Instructions to follow.
Print every entry below exactly, leaving out the pictures.
*** Material provided Section Begins ***
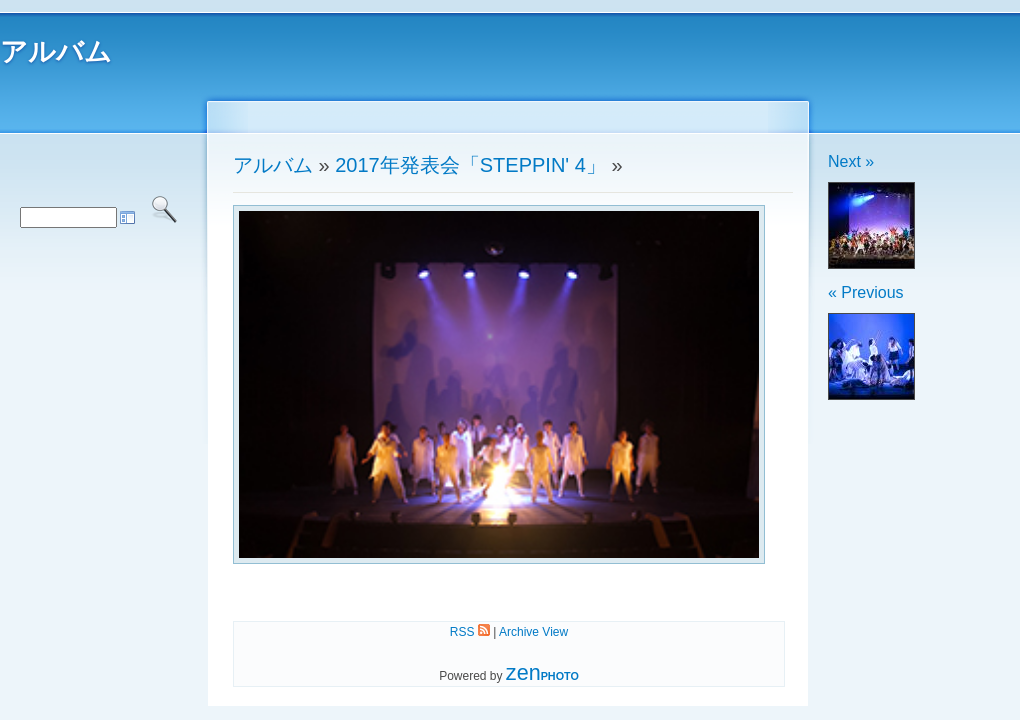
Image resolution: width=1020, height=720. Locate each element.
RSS (470, 632)
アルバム (56, 52)
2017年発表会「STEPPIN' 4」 (470, 165)
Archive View (533, 632)
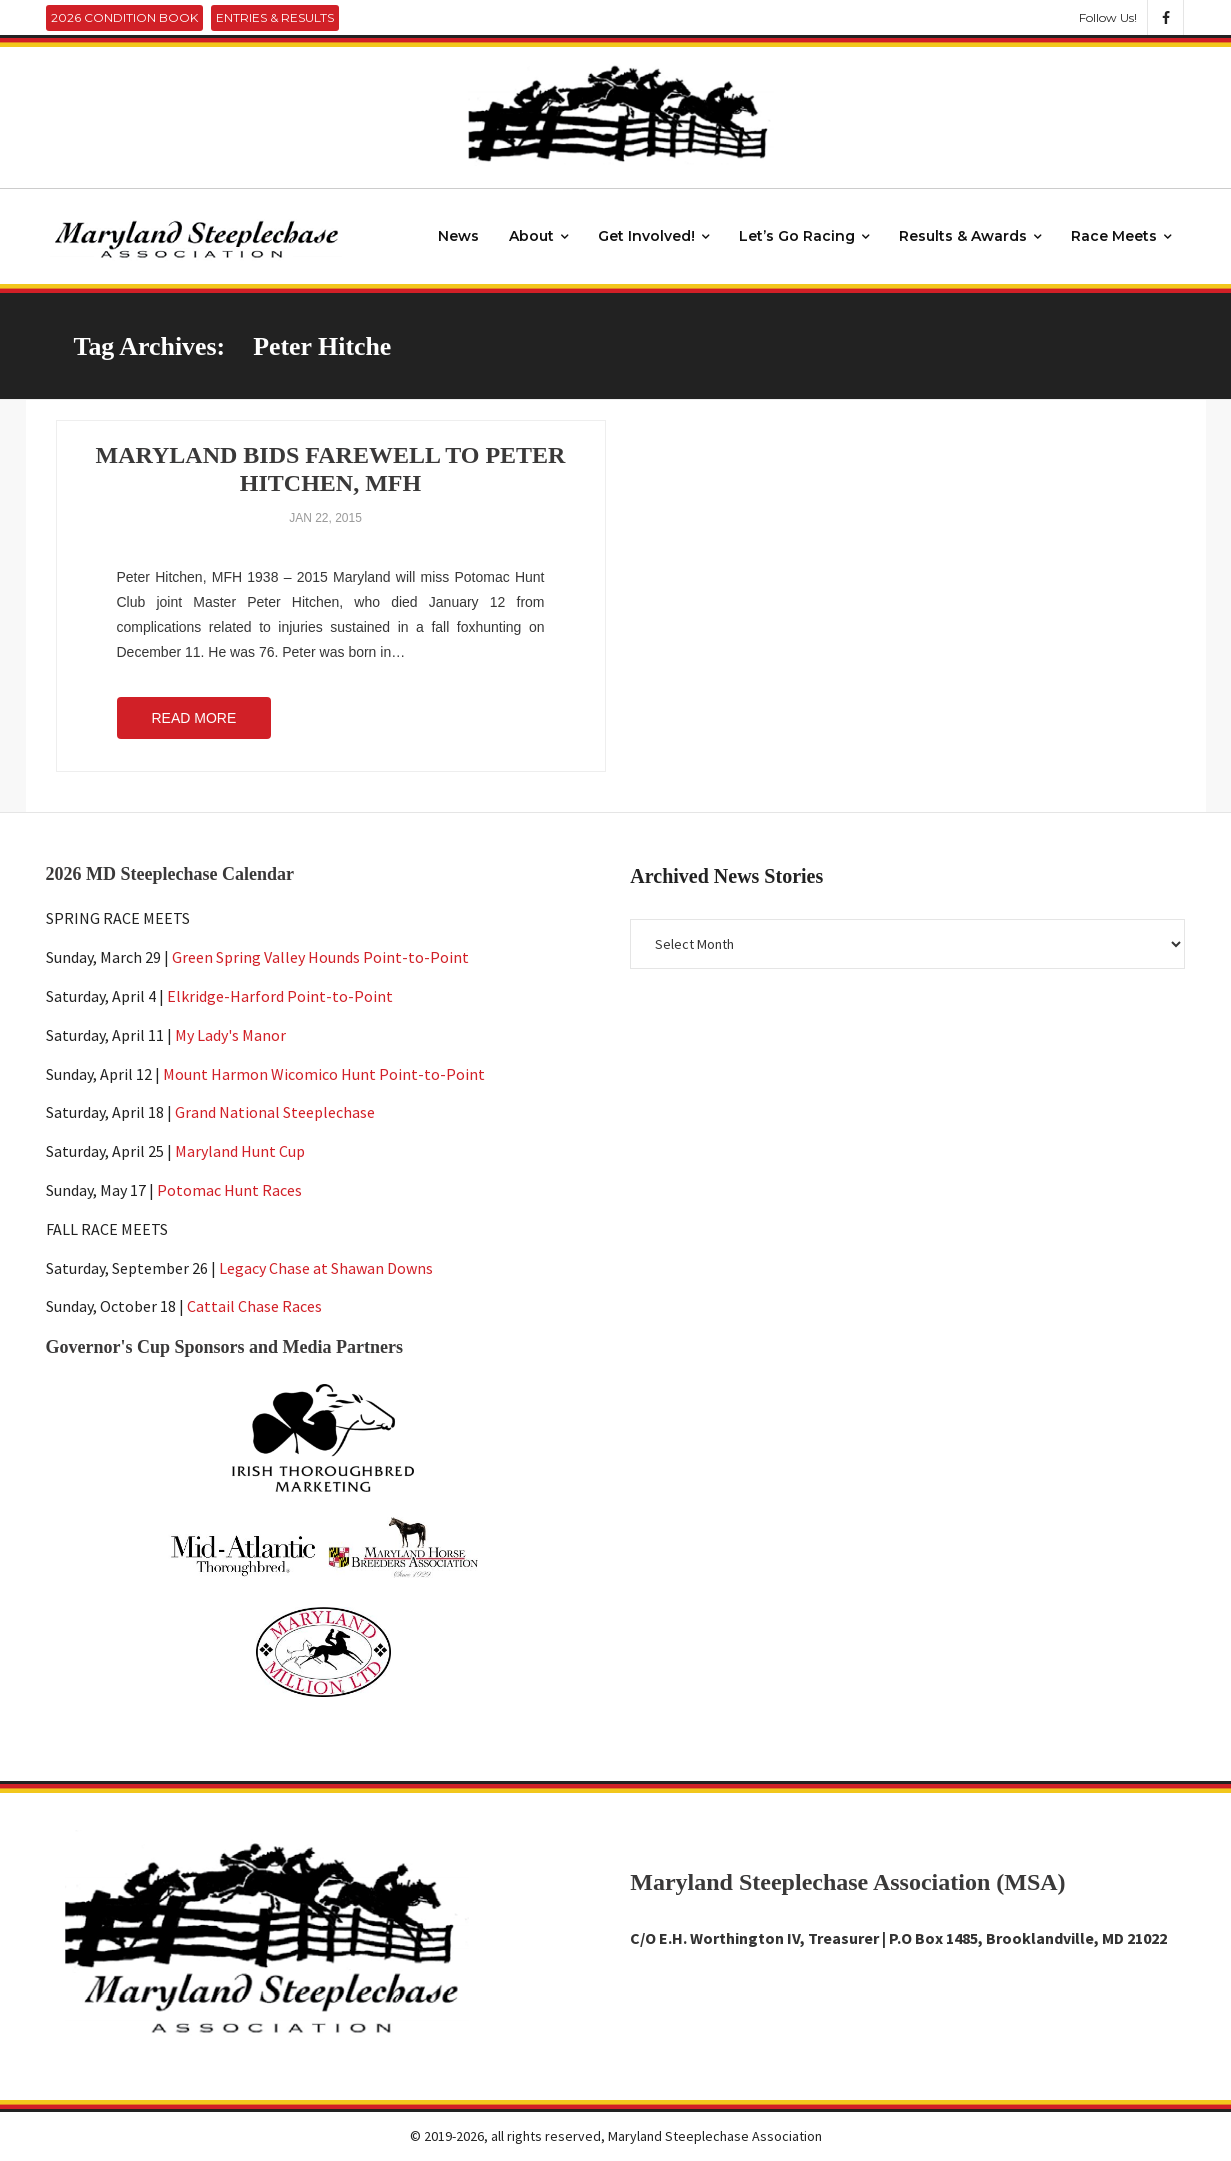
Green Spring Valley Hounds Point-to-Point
*** Material provided Section Ends ***
Answer to this problem.
Image resolution: width=1020, height=720. Locate each element.
RSS (470, 632)
アルバム (56, 52)
2017年発表会「STEPPIN' 4」 (470, 165)
Archive View (533, 632)
Green Spring Valley Hounds Point-to-Point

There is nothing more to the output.